The Graham company presented two casts this season in the principal roles of the Chosen One and the Shaman. Xin Ying has a whiplash attack, and a wiry toughness that intensifies the Chosen One’s ordeal. Her expression alternates between deep-seated misery and grief. In the same role, Marzia Memoli appears more fragile; she’s an ingenue perhaps abducted from a neighboring tribe. As the Shaman, Alessio Crognale-Roberts resembles a demented rapist obsessed with stalking his prey. Lloyd Knight is more seductive and slyly suggests the Shaman’s intelligence---he knows the ritual murder is a crock, but plays his part coldly calculating the rewards. All these dancers are spectacular; and the Mannes Orchestra under David Hayes performs Stravinsky’s feral score with commitment.
Although watching Martha Graham’s Rite of Spring feels harrowing, it does not have the same cathartic effect as her great tragedies Night Journey and Clytemnestra, or as more intimate works like Errand into the Maze and Hérodiade,because unlike the heroines of those works, the Chosen One and the members of her clan learn nothing about themselves. Without psychological insight, and incapable of acknowledging their mistakes, they suffer futilely unable to break the cycle of terror and sacrifice.
Martha Graham Dance Company in Graham’s The Rite of Spring. Photo: Isabella Pagano
This ending does not dispense with psychology, however; it merely shifts responsibility to the audience demanding that we question ourselves. For, despite our technology, we remain as susceptible as troglodytes to violence and psychological manipulation. During the recent Covid pandemic, fraud and hysteria ran rampant, while loudspeakers demanded sacrifices in the common interest. Some people found it reasonable to tolerate drug-induced deaths because, supposedly, that sacrifice meant a larger number would survive the virus. Though based on statistics (how civilized!), this is the savage arithmetic of the clan in Rite of Spring. Does it matter if the Shaman wears a lab coat, and the Chosen One dies in a hospital bed?

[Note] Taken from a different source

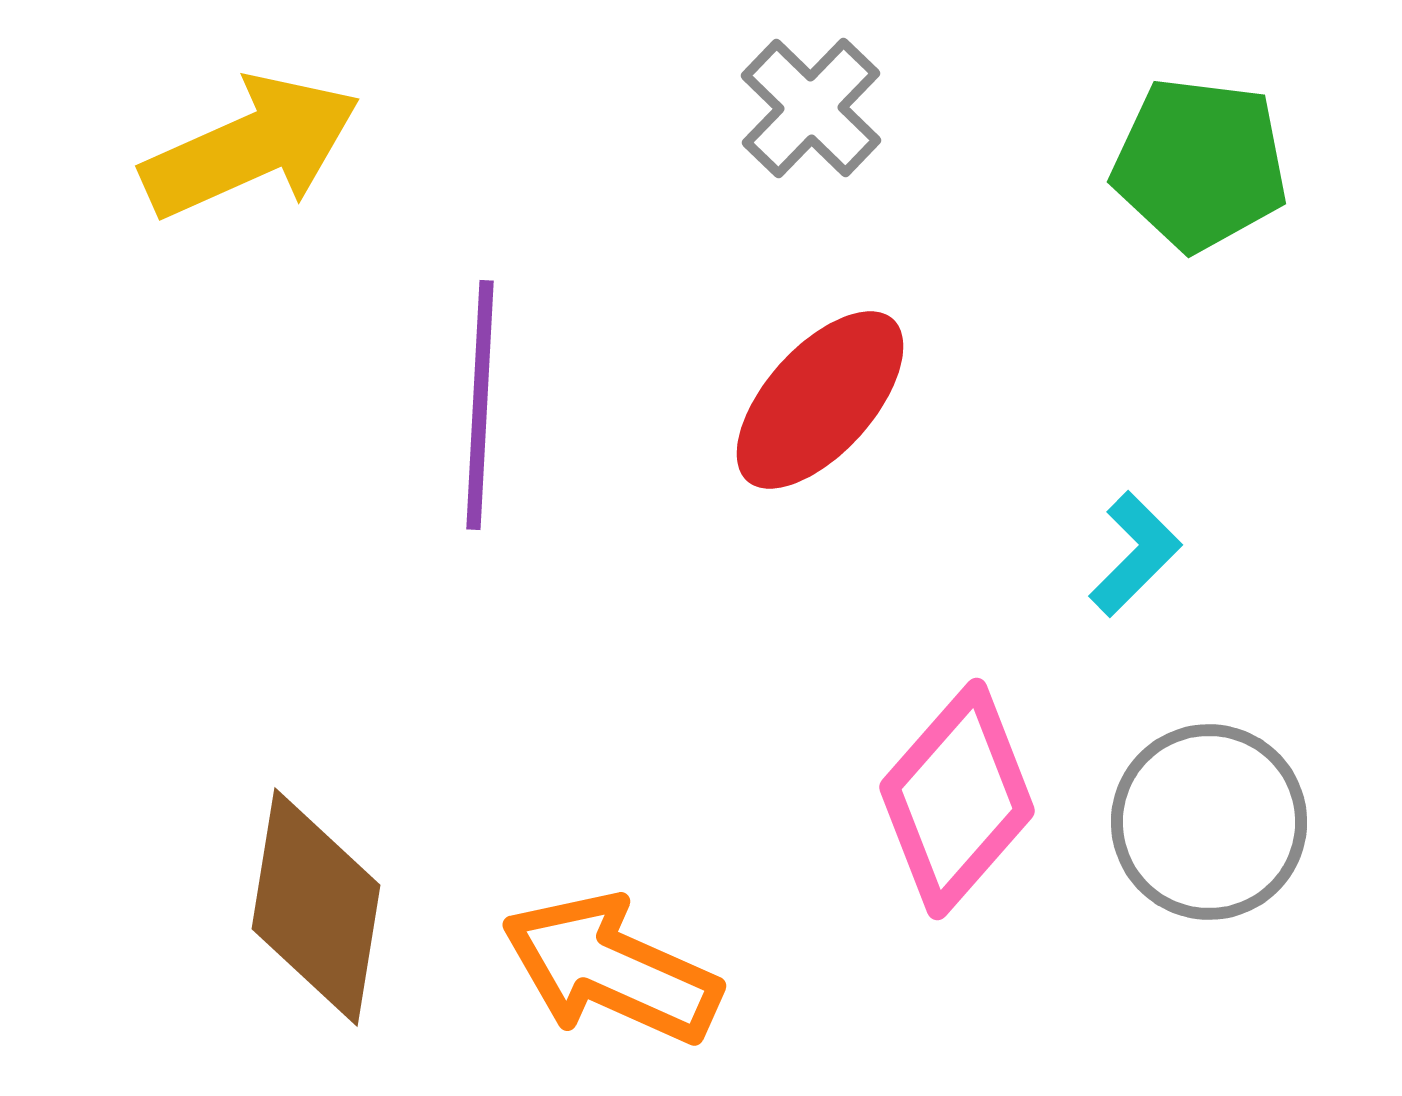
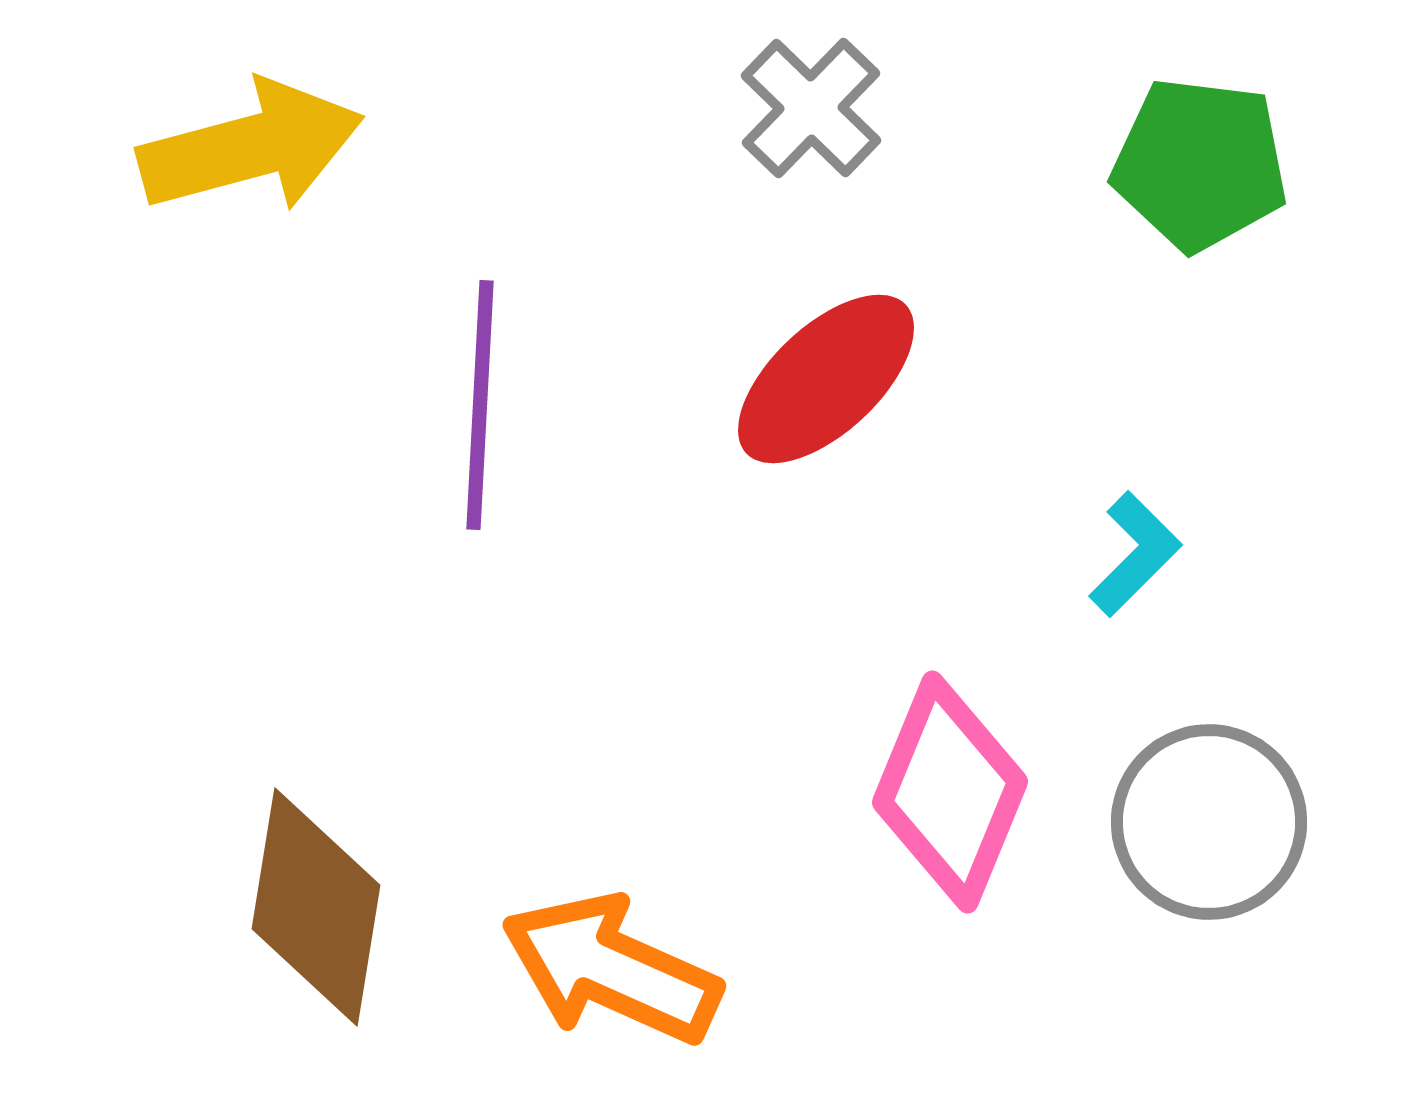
yellow arrow: rotated 9 degrees clockwise
red ellipse: moved 6 px right, 21 px up; rotated 5 degrees clockwise
pink diamond: moved 7 px left, 7 px up; rotated 19 degrees counterclockwise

Martha Graham’s The Rite of Spring is not about exotic people separated from us by time and distance. It’s about the here and now. Unlike Errand into the Maze, where we remain passive spectators, The Rite of Spring places the burden of personal growth on us. We must complete the drama by wrestling with and pinning down our own Creatures of Fear. Freedom from irrational terror demands we overcome our reluctance to recognize ourselves in the mirror that Martha Graham holds before us. Though the image be disturbing, we had best confront it before Spring comes again.